How to complete this task – Pull every line holding the word "that" from the data below and copy it.

==========

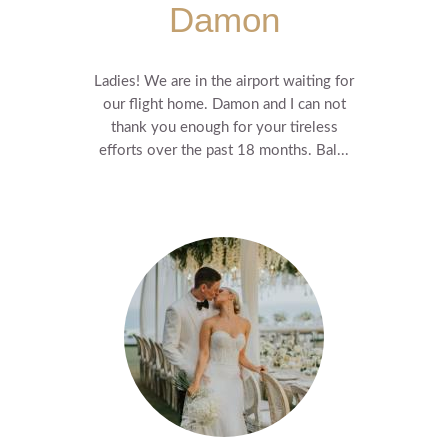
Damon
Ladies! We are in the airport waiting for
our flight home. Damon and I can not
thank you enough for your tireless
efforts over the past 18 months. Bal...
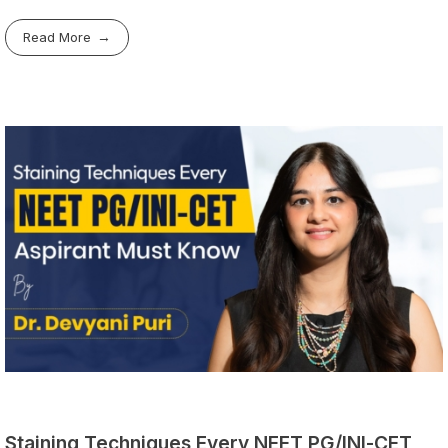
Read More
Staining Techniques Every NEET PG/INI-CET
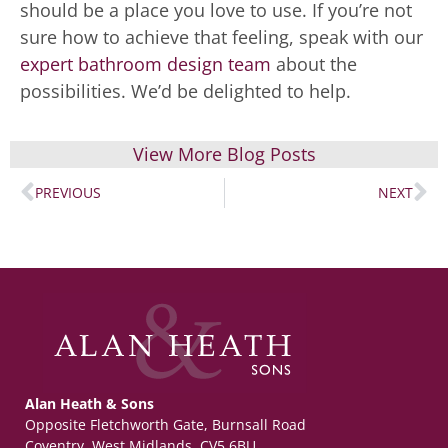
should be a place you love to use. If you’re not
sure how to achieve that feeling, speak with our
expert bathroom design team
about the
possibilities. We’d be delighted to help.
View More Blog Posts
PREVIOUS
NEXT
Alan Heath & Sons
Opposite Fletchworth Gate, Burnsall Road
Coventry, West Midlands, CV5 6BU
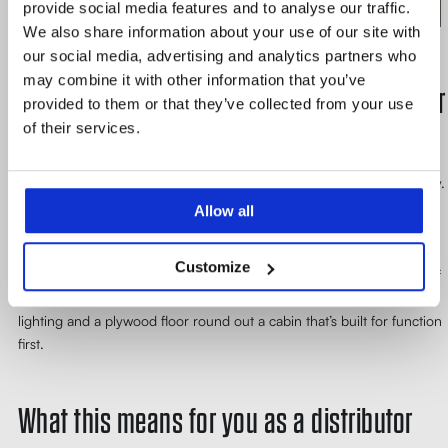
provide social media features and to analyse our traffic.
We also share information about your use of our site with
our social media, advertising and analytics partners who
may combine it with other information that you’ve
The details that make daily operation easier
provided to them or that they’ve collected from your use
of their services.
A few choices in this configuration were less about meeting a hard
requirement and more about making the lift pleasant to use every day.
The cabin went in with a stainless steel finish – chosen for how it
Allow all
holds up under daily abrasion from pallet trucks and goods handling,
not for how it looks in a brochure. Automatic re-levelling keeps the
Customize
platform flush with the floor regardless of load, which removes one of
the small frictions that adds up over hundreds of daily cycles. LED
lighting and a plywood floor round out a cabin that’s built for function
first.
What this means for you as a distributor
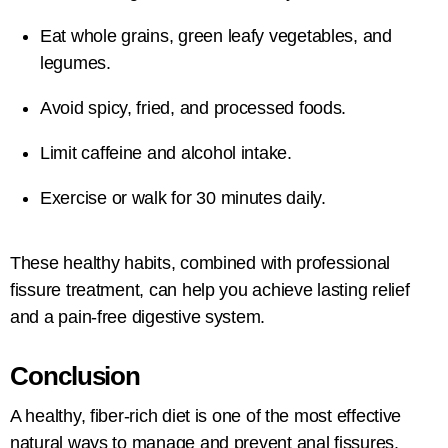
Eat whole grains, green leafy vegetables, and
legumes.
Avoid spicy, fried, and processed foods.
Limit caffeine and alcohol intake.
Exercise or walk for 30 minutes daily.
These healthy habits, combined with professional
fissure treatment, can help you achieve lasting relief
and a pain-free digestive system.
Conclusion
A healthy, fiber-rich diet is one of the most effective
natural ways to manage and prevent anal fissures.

==========

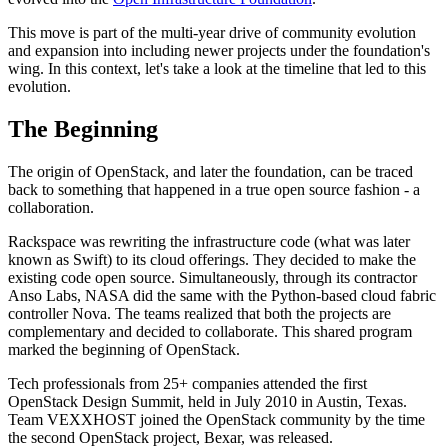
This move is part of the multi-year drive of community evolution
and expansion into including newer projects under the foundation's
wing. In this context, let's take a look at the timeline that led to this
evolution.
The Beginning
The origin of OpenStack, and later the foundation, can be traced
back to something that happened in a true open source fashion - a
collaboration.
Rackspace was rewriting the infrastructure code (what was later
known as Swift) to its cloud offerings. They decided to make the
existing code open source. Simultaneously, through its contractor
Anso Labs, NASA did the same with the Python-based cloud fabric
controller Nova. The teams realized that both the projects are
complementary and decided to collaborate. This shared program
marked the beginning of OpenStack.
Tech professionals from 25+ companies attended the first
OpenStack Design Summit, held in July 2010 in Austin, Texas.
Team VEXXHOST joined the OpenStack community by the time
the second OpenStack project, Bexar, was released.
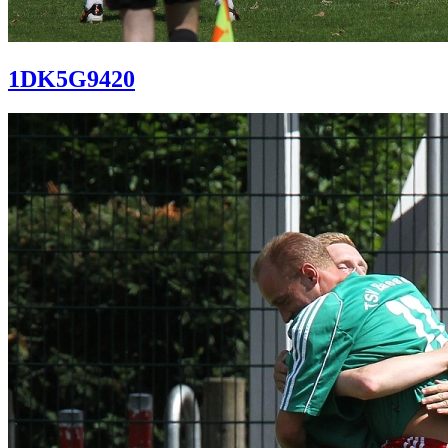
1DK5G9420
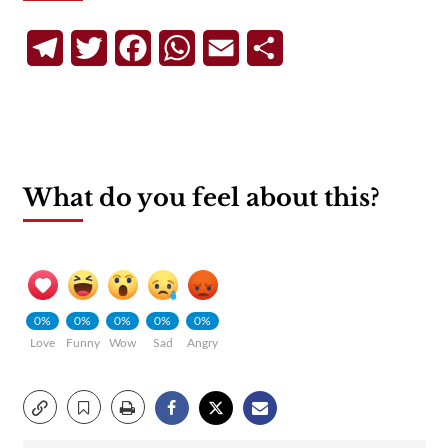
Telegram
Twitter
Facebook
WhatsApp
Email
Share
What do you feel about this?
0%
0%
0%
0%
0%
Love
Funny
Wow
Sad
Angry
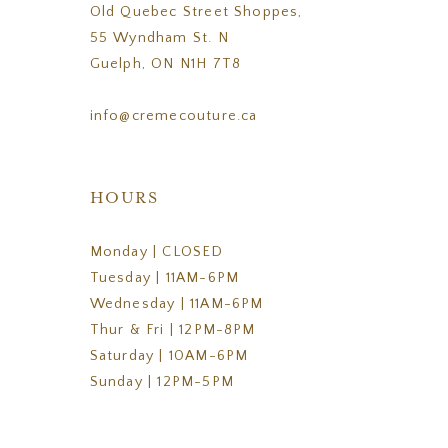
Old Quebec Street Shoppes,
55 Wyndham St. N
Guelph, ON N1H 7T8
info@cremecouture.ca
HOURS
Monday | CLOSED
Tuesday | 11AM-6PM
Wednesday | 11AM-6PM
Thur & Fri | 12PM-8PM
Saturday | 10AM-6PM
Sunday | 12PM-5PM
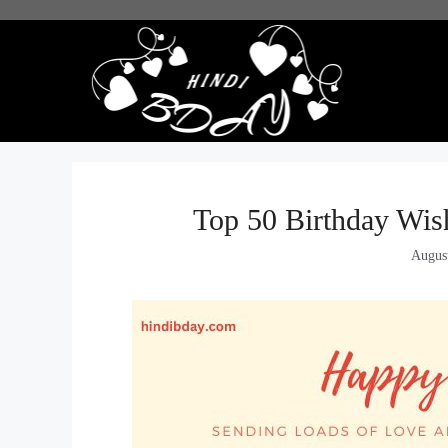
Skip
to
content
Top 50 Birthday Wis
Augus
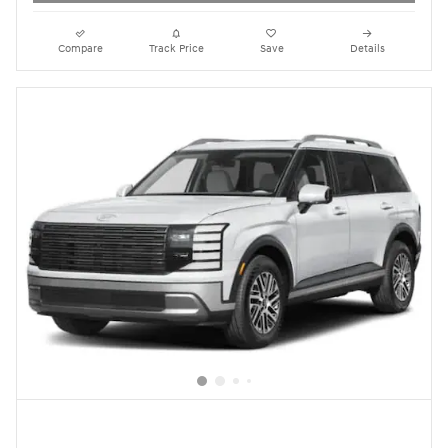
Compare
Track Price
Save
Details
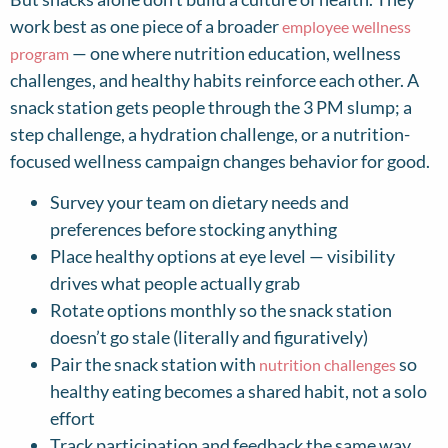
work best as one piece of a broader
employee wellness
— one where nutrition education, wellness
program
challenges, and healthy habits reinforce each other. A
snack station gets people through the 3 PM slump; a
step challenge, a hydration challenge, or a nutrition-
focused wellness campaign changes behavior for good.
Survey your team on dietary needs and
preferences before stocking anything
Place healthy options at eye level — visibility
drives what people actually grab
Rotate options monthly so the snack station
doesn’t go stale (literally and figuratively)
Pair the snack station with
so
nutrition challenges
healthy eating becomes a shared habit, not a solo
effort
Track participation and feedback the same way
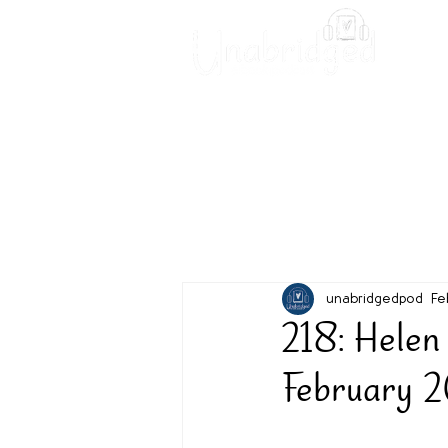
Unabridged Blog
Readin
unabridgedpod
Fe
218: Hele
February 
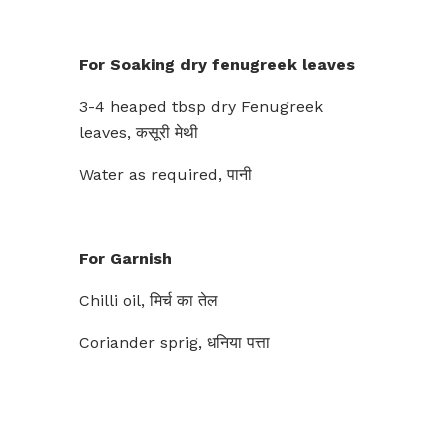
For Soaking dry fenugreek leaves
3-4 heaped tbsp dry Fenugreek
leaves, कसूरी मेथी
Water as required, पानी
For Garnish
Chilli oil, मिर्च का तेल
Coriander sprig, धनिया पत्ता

==========

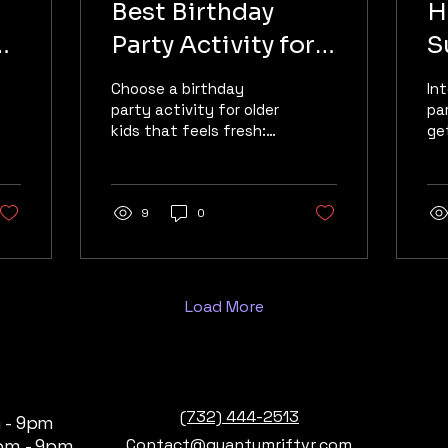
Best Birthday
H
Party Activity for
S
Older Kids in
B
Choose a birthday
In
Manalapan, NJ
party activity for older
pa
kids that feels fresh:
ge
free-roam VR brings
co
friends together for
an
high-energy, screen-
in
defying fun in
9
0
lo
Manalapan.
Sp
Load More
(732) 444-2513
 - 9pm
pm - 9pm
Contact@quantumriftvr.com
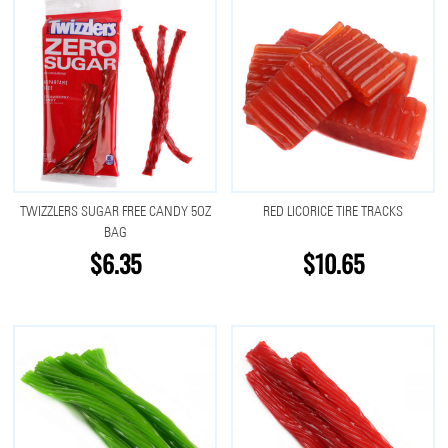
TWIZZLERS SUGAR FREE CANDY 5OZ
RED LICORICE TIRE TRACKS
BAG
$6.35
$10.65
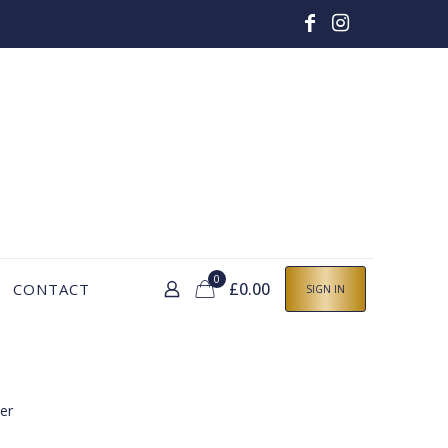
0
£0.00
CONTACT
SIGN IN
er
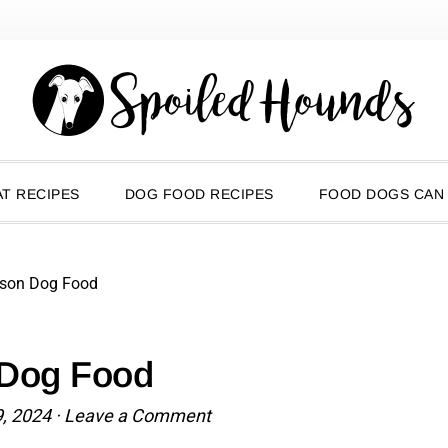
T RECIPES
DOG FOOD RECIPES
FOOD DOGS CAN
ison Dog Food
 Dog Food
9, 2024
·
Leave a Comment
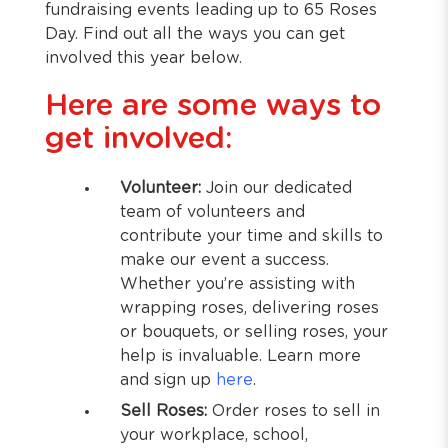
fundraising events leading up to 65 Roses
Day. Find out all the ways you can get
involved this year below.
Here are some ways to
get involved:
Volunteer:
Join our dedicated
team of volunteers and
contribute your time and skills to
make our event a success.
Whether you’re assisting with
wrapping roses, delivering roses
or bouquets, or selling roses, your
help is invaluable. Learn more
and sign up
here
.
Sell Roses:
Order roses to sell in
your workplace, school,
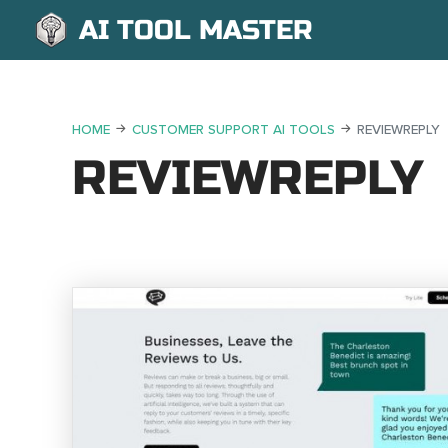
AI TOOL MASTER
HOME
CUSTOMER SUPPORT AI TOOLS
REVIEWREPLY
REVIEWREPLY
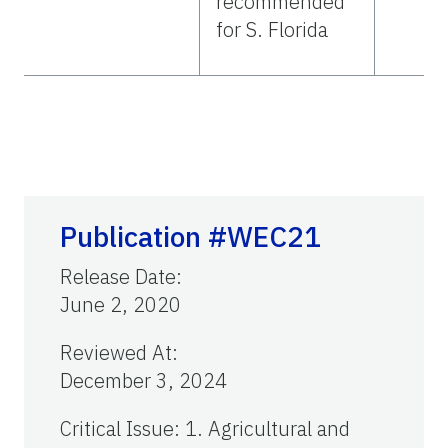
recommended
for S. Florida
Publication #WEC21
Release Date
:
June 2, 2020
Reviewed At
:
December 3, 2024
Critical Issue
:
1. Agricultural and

==========

Completed exercise –
sure how to achieve that feeling, speak with our
may combine it with other information that you’ve
The details that make daily operation easier
provided to them or that they’ve collected from your use
the small frictions that adds up over hundreds of daily cycles. LED
lighting and a plywood floor round out a cabin that’s built for function
wing. In this context, let's take a look at the timeline that led to this
back to something that happened in a true open source fashion - a
controller Nova. The teams realized that both the projects are
kids that feels fresh:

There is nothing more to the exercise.